MATERIAL TO PROCESS below:
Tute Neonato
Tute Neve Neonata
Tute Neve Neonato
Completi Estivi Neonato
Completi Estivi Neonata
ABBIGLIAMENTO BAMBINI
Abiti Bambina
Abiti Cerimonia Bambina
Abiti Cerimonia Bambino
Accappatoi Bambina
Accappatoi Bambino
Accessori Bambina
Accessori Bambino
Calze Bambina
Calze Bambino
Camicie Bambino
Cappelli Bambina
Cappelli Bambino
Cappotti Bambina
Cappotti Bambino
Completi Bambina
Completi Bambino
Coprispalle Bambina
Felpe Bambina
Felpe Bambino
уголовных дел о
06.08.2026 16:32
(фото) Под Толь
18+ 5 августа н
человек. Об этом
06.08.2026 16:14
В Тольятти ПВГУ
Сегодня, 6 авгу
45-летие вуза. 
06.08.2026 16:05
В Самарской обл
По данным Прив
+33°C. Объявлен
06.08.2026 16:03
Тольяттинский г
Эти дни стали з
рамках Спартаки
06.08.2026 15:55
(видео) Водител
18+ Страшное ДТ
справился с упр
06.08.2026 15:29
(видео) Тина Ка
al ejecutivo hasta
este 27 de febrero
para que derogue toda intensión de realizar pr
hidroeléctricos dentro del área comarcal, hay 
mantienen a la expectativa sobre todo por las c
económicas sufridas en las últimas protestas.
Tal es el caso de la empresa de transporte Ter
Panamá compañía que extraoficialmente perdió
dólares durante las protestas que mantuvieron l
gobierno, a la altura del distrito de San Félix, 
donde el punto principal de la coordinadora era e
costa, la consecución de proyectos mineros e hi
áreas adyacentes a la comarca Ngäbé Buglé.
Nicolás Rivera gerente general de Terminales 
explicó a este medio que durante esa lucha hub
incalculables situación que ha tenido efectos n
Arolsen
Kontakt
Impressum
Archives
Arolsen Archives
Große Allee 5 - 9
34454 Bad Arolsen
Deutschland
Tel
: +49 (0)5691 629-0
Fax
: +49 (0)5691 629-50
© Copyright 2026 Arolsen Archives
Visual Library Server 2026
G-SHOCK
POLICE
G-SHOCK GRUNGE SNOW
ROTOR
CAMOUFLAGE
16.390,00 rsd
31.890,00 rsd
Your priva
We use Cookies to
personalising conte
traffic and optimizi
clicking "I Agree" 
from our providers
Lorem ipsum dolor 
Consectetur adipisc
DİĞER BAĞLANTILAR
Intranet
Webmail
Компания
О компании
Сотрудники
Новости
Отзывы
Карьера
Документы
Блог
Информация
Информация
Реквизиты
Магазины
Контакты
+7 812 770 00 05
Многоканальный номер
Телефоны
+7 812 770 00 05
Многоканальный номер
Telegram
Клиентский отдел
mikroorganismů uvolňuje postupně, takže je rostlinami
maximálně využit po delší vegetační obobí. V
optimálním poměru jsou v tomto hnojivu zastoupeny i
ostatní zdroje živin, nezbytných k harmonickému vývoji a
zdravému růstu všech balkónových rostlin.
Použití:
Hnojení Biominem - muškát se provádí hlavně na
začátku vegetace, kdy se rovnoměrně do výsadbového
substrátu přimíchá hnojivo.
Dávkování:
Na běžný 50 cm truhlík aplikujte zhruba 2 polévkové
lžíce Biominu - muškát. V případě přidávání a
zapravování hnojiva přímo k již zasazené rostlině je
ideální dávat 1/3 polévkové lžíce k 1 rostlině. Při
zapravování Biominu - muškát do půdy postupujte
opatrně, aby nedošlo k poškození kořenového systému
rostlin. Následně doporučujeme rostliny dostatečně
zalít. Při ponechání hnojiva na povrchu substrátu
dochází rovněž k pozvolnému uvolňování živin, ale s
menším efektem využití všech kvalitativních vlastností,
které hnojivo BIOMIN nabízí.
End of MATERIAL TO PROCESS.
Go through the records above and retype each one exactly.

Tute Neonato
Tute Neve Neonata
Tute Neve Neonato
Completi Estivi Neonato
Completi Estivi Neonata
ABBIGLIAMENTO BAMBINI
Abiti Bambina
Abiti Cerimonia Bambina
Abiti Cerimonia Bambino
Accappatoi Bambina
Accappatoi Bambino
Accessori Bambina
Accessori Bambino
Calze Bambina
Calze Bambino
Camicie Bambino
Cappelli Bambina
Cappelli Bambino
Cappotti Bambina
Cappotti Bambino
Completi Bambina
Completi Bambino
Coprispalle Bambina
Felpe Bambina
Felpe Bambino
уголовных дел о
06.08.2026 16:32
(фото) Под Толь
18+ 5 августа н
человек. Об этом
06.08.2026 16:14
В Тольятти ПВГУ
Сегодня, 6 авгу
45-летие вуза. 
06.08.2026 16:05
В Самарской обл
По данным Прив
+33°C. Объявлен
06.08.2026 16:03
Тольяттинский г
Эти дни стали з
рамках Спартаки
06.08.2026 15:55
(видео) Водител
18+ Страшное ДТ
справился с упр
06.08.2026 15:29
(видео) Тина Ка
al ejecutivo hasta
este 27 de febrero
para que derogue toda intensión de realizar pr
hidroeléctricos dentro del área comarcal, hay 
mantienen a la expectativa sobre todo por las c
económicas sufridas en las últimas protestas.
Tal es el caso de la empresa de transporte Ter
Panamá compañía que extraoficialmente perdió
dólares durante las protestas que mantuvieron l
gobierno, a la altura del distrito de San Félix, 
donde el punto principal de la coordinadora era e
costa, la consecución de proyectos mineros e hi
áreas adyacentes a la comarca Ngäbé Buglé.
Nicolás Rivera gerente general de Terminales 
explicó a este medio que durante esa lucha hub
incalculables situación que ha tenido efectos n
Arolsen
Kontakt
Impressum
Archives
Arolsen Archives
Große Allee 5 - 9
34454 Bad Arolsen
Deutschland
Tel
: +49 (0)5691 629-0
Fax
: +49 (0)5691 629-50
© Copyright 2026 Arolsen Archives
Visual Library Server 2026
G-SHOCK
POLICE
G-SHOCK GRUNGE SNOW
ROTOR
CAMOUFLAGE
16.390,00 rsd
31.890,00 rsd
Your priva
We use Cookies to
personalising conte
traffic and optimizi
clicking "I Agree" 
from our providers
Lorem ipsum dolor 
Consectetur adipisc
DİĞER BAĞLANTILAR
Intranet
Webmail
Компания
О компании
Сотрудники
Новости
Отзывы
Карьера
Документы
Блог
Информация
Информация
Реквизиты
Магазины
Контакты
+7 812 770 00 05
Многоканальный номер
Телефоны
+7 812 770 00 05
Многоканальный номер
Telegram
Клиентский отдел
mikroorganismů uvolňuje postupně, takže je rostlinami
maximálně využit po delší vegetační obobí. V
optimálním poměru jsou v tomto hnojivu zastoupeny i
ostatní zdroje živin, nezbytných k harmonickému vývoji a
zdravému růstu všech balkónových rostlin.
Použití:
Hnojení Biominem - muškát se provádí hlavně na
začátku vegetace, kdy se rovnoměrně do výsadbového
substrátu přimíchá hnojivo.
Dávkování:
Na běžný 50 cm truhlík aplikujte zhruba 2 polévkové
lžíce Biominu - muškát. V případě přidávání a
zapravování hnojiva přímo k již zasazené rostlině je
ideální dávat 1/3 polévkové lžíce k 1 rostlině. Při
zapravování Biominu - muškát do půdy postupujte
opatrně, aby nedošlo k poškození kořenového systému
rostlin. Následně doporučujeme rostliny dostatečně
zalít. Při ponechání hnojiva na povrchu substrátu
dochází rovněž k pozvolnému uvolňování živin, ale s
menším efektem využití všech kvalitativních vlastností,
které hnojivo BIOMIN nabízí.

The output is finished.